Contemporary

Jump to: US Contemporary Labels

“Jazz record label founded by Lester Koenig in 1951 in Los Angeles.Koenig maintained extremely high audio standards. He hired Roy DuNann from Capitol Records in 1956, who, out of the label’s shipping room turned studio, turned out some of the best sounding records of the time”

DuNann provided some details of his techniques in a Stereophile article nearly 50 years later. He said Koenig provided him with German (Neumann/Telefunken U-47) and Austrian (AKG C-12) condenser microphones and he immediately noted the very high output of these microphones, especially close-in on jazz musicians’ dynamic playing. DuNann achieved his signature sound—crisp, clear and balanced without distortion or unpleasant “peak presence”—by keeping his microphone setups very simple (generally one per musician) and avoided the use of pre-amplifiers.”

More here: http://www.stereophile.com/interviews/402roy/

Those Matrix Codes

For stereo discs the matrix engraved in the runout begins with a machine-stamped  LKS, Lester Koenig Stereo. Mono are LKL, meaning Lester Koenig … something beginning with L, followed usually by a mother and stamper code e.g. D 3, all machine stamped.

The Contemporary catalogue has been extensively reissued in the last fifteen years, in all probability cloned from digital sources, always the yellow US label.  I guess four out of every five Contemporary Records I have seen in shops are modern  wafer-thin vinyl  with matrix numbers written by hand, in the same manner as the Scorpio-manufactured Blue Notes.  Very rarely  you see a reissue where someone has accessed an original stamper, pressed with the machine stamp LKS but additional hand written job codes of the copying plant.

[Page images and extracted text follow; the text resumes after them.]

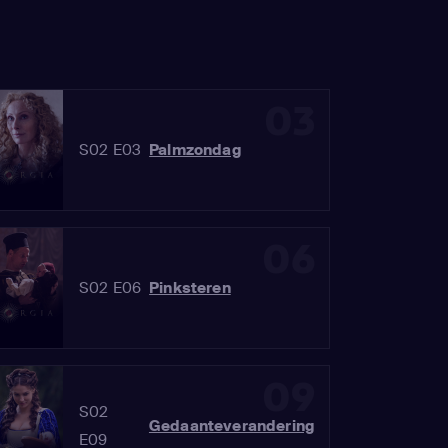
03
S02 E03
Palmzondag
06
S02 E06
Pinksteren
09
S02
Gedaanteverandering
E09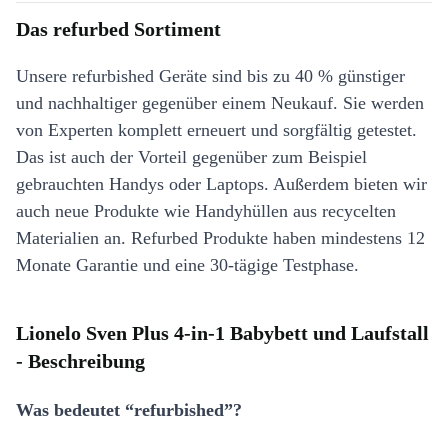
Das refurbed Sortiment
Unsere refurbished Geräte sind bis zu 40 % günstiger
und nachhaltiger gegenüber einem Neukauf. Sie werden
von Experten komplett erneuert und sorgfältig getestet.
Das ist auch der Vorteil gegenüber zum Beispiel
gebrauchten Handys oder Laptops. Außerdem bieten wir
auch neue Produkte wie Handyhüllen aus recycelten
Materialien an. Refurbed Produkte haben mindestens 12
Monate Garantie und eine 30-tägige Testphase.
Lionelo Sven Plus 4-in-1 Babybett und Laufstall
- Beschreibung
Was bedeutet “refurbished”?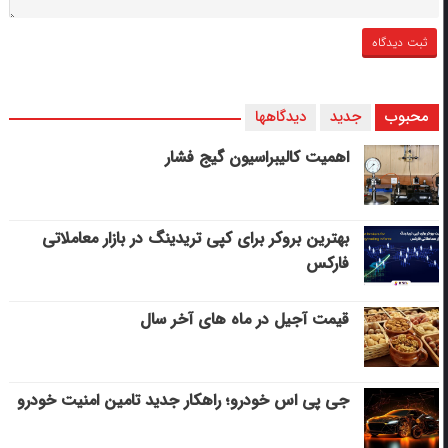
محبوب
جدید
دیدگاهها
اهمیت کالیبراسیون گیج فشار
بهترین بروکر برای کپی‌ تریدینگ در بازار معاملاتی
فارکس
قیمت آجیل در ماه های آخر سال
جی پی اس خودرو؛ راهکار جدید تامین امنیت خودرو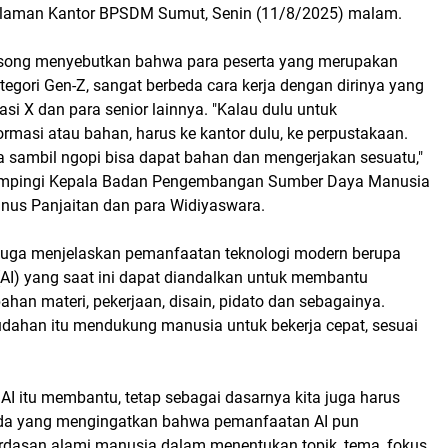
alaman Kantor BPSDM Sumut, Senin (11/8/2025) malam.
ong menyebutkan bahwa para peserta yang merupakan
egori Gen-Z, sangat berbeda cara kerja dengan dirinya yang
i X dan para senior lainnya. "Kalau dulu untuk
rmasi atau bahan, harus ke kantor dulu, ke perpustakaan.
da sambil ngopi bisa dapat bahan dan mengerjakan sesuatu,"
ampingi Kepala Badan Pengembangan Sumber Daya Manusia
nus Panjaitan dan para Widiyaswara.
p juga menjelaskan pemanfaatan teknologi modern berupa
en (AI) yang saat ini dapat diandalkan untuk membantu
an materi, pekerjaan, disain, pidato dan sebagainya.
ahan itu mendukung manusia untuk bekerja cepat, sesuai
AI itu membantu, tetap sebagai dasarnya kita juga harus
ekda yang mengingatkan bahwa pemanfaatan AI pun
dasan alami manusia dalam menentukan topik, tema, fokus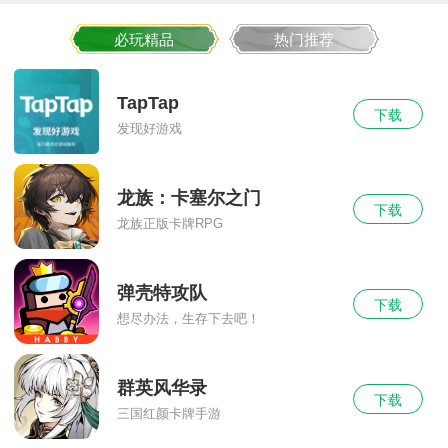
必玩精品
热门推荐
TapTap
下载
发现好游戏
龙族：卡塞尔之门
下载
龙族正版卡牌RPG
弹壳特攻队
下载
想尽办法，生存下去吧！
群英风华录
下载
三国红颜卡牌手游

Next: Contemporary US labels

Contemporary European and Japanese labels

15 thoughts on “Contemporary

  1. I have a copy of Together Again, Teddy Edwards & Howard McGhee on Black Gold “Contemporary Records” labels, S7588 with DG on both sides and STEREO LKS 193 D2 in the runout, which I believe is an original 1961 pressing. I cant see the label above though in your listing of different labels…

  2. I have got a black gold label, deep groove stereo pressing that has not got stereo records on it but the words Contemporary records. It looks similar to the green gold label and the matrix code is LKS-34-D2.( printed)
    Where do I put this ?
    Somewhere between the first stereo pressing and the green gold label ?
    Does anybody know ?
    Great sounding Sonny Rollins on this one .

    • The crossover from Stereo Records to Contemporary Records (Stereo) is 1959 I believe – at least that is what Goldmine says for Rollins Way Out West. They dont comment on the colour of the label.

      You wonder about the logic of black/gold early, green gold later, when both Stereo Records and Contemporary Records (Stereo) both go through the black to green changeover. At some point Contemporary started issuing their own recordings in stereo – was that the end of “Stereo Records“?

      Stereo records from Stereo Records all begins to sound like Catch 22 and Major Major.

  3. Hi! Great stuff!
    I would however argue that the Original US Stereo 1959 should be black/gold. Later pressings tend to go green/gold.

    • I’m not going to argue, Shaft, I’ve never seen a Black Gold but I will take your word for it. See how trusting I am? We see very few actual US Contemporary in the UK due to the historical licensing arrangement with Vogue – mostly all made in England, pressed by Decca. Stereo are rarer still. If you or anyone has a decent picture of a stereo black and gold US Contemporary, they can mail me at adress at foot of “About LJC” page. No reward but name in lights. Small lights.